This fiction depicts a dialogue between the elementary, dynamic and asymmetrical architecture of Gerry Rietveld and the oblique surfaces of Theo Van Doesburg's simultaneous counter-composition painting (1929).

Built in Utrecht in 1924, Gerry Rietveld’s Schröder house was commissioned by Mrs. Truus Schröder-Schräder. The house has been recognised as one of the first symbols of the modern movement in architecture. This work by the Dutch architect is considered as a brilliant spatial translation of the Principles of neo-plastic art elaborated by the founders of the De Stijl group.

In 1917, Theo Van Doesburg, Piet Mondrian and a few others created the magazine called De Stijl and founded the group of the same name.
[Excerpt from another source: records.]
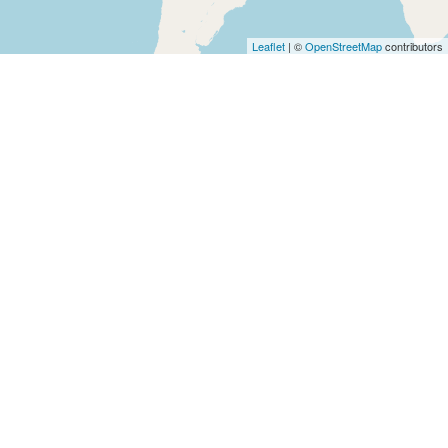
Architects
and
Leaflet
| ©
OpenStreetMap
contributors
Engineers
Articles
Arts
and
Events
Auto
and
Car
Accessories
Auto
Body
and
Painting
Banking
Services
Beauty
Services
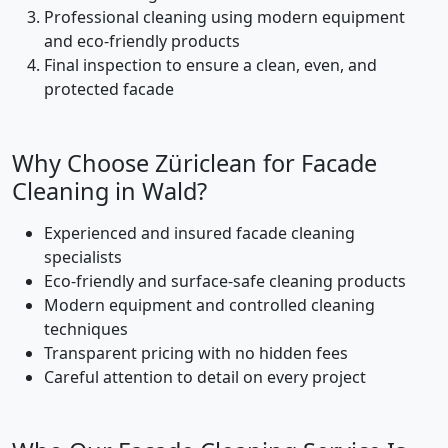
Professional cleaning using modern equipment
and eco-friendly products
Final inspection to ensure a clean, even, and
protected facade
Why Choose Züriclean for Facade
Cleaning in Wald?
Experienced and insured facade cleaning
specialists
Eco-friendly and surface-safe cleaning products
Modern equipment and controlled cleaning
techniques
Transparent pricing with no hidden fees
Careful attention to detail on every project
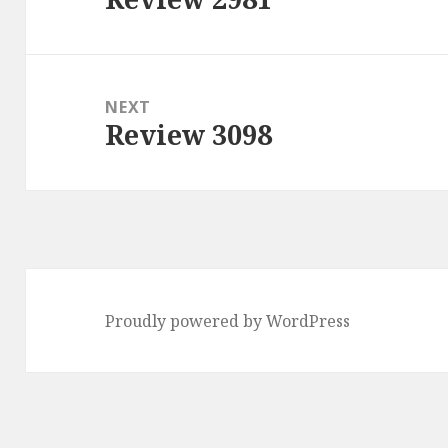
post:
NEXT
Review 3098
Next
post:
Proudly powered by WordPress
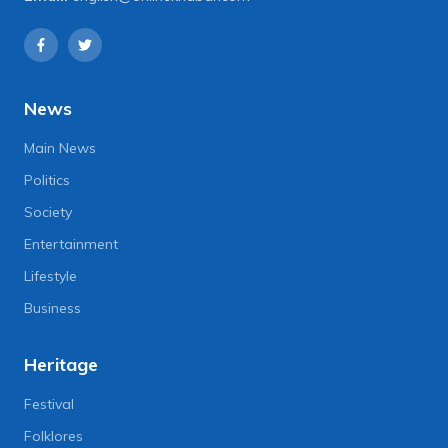
News
Main News
Politics
Society
Entertainment
Lifestyle
Business
Heritage
Festival
Folklores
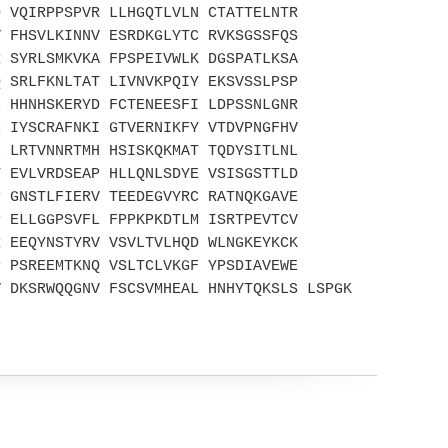
D VQIRPPSPVR LLHGQTLVLN CTATTELNTR
V FHSVLKINNV ESRDKGLYTC RVKSGSSFQS
R SYRLSMKVKA FPSPEIVWLK DGSPATLKSA
Q SRLFKNLTAT LIVNVKPQIY EKSVSSLPSP
C HHNHSKERYD FCTENEESFI LDPSSNLGNR
G IYSCRAFNKI GTVERNIKFY VTDVPNGFHV
L LRTVNNRTMH HSISKQKMAT TQDYSITLNL
T EVLVRDSEAP HLLQNLSDYE VSISGSTTLD
P GNSTLFIERV TEEDEGVYRC RATNQKGAVE
P ELLGGPSVFL FPPKPKDTLM ISRTPEVTCV
R EEQYNSTYRV VSVLTVLHQD WLNGKEYKCK
P PSREEMTKNQ VSLTCLVKGF YPSDIAVEWE
V DKSRWQQGNV FSCSVMHEAL HNHYTQKSLS LSPGK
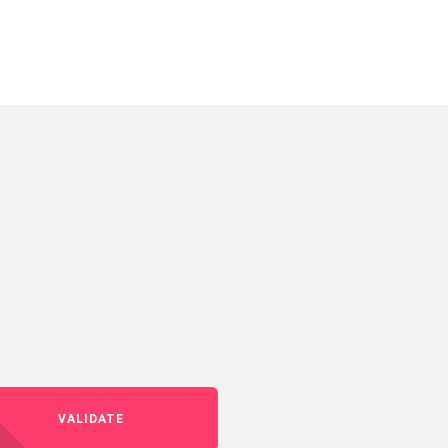
VALIDATE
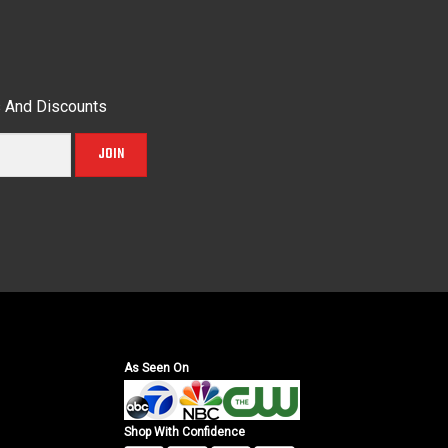
s And Discounts
JOIN
As Seen On
Shop With Confidence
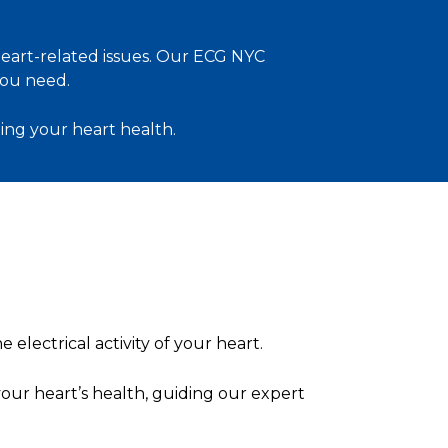
 heart-related issues. Our ECG NYC
ou need.
ing your heart health.
 electrical activity of your heart.
your heart’s health, guiding our expert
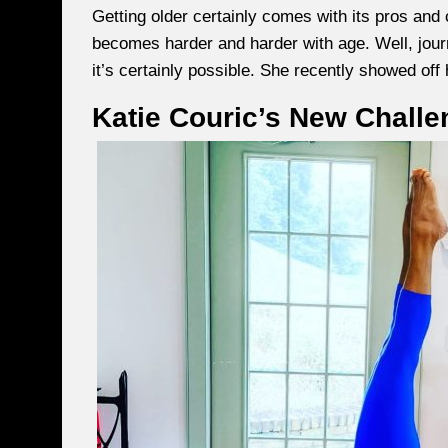
Getting older certainly comes with its pros and 
becomes harder and harder with age. Well, journ
it’s certainly possible. She recently showed off 
Katie Couric’s New Challe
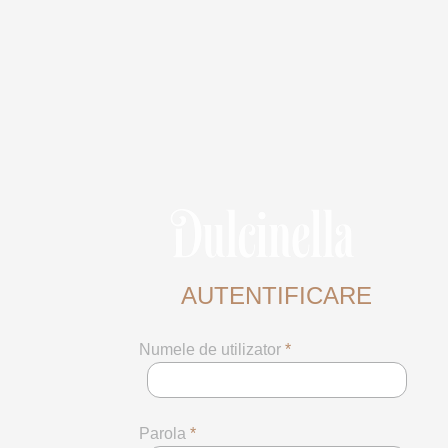
AUTENTIFICARE
Numele de utilizator
*
Parola
*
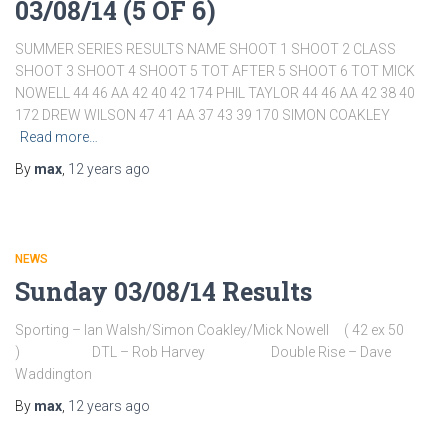
03/08/14 (5 OF 6)
SUMMER SERIES RESULTS NAME SHOOT 1 SHOOT 2 CLASS
SHOOT 3 SHOOT 4 SHOOT 5 TOT AFTER 5 SHOOT 6 TOT MICK
NOWELL 44 46 AA 42 40 42 174 PHIL TAYLOR 44 46 AA 42 38 40
172 DREW WILSON 47 41 AA 37 43 39 170 SIMON COAKLEY
Read more…
By
max
,
12 years
ago
NEWS
Sunday 03/08/14 Results
Sporting – Ian Walsh/Simon Coakley/Mick Nowell ( 42 ex 50
) DTL – Rob Harvey Double Rise – Dave
Waddington
By
max
,
12 years
ago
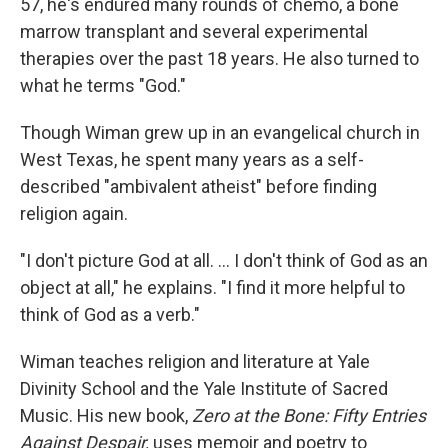
57, he's endured many rounds of chemo, a bone
marrow transplant and several experimental
therapies over the past 18 years. He also turned to
what he terms "God."
Though Wiman grew up in an evangelical church in
West Texas, he spent many years as a self-
described "ambivalent atheist" before finding
religion again.
"I don't picture God at all. ... I don't think of God as an
object at all," he explains. "I find it more helpful to
think of God as a verb."
Wiman teaches religion and literature at Yale
Divinity School and the Yale Institute of Sacred
Music. His new book,
Zero at the Bone: Fifty Entries
Against Despair,
uses memoir and poetry to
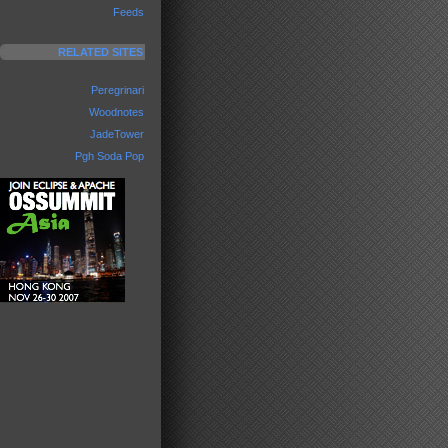
Feeds
RELATED SITES
Peregrinari
Woodnotes
JadeTower
Pgh Soda Pop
De Stijl invented a set of formal rules that would lead to a so-called universal representation, reducing painting to its elements: horizontal and vertical straight lines, plane surfaces, rectangles, and the primary colours (red, yellow, and blue) combined with the neutrals (black, gray, and white).

Between 1917 and 1924, Van Doesburg (painter, poet, typographer, architect, writer ...) continues to respect these initial directives and confines himself to the exclusive use of the verticals and horizontals, then from 1924, he allows the inclusion of diagonals in his compositions, and repeatedly liberates himself from the rule of primary colours. This gave rise to a new pictorial tendency which the artist baptised "elementarism". Legend has it that Mondrian then moves away from the De Stijl movement, as the basic catechism has been transgressed.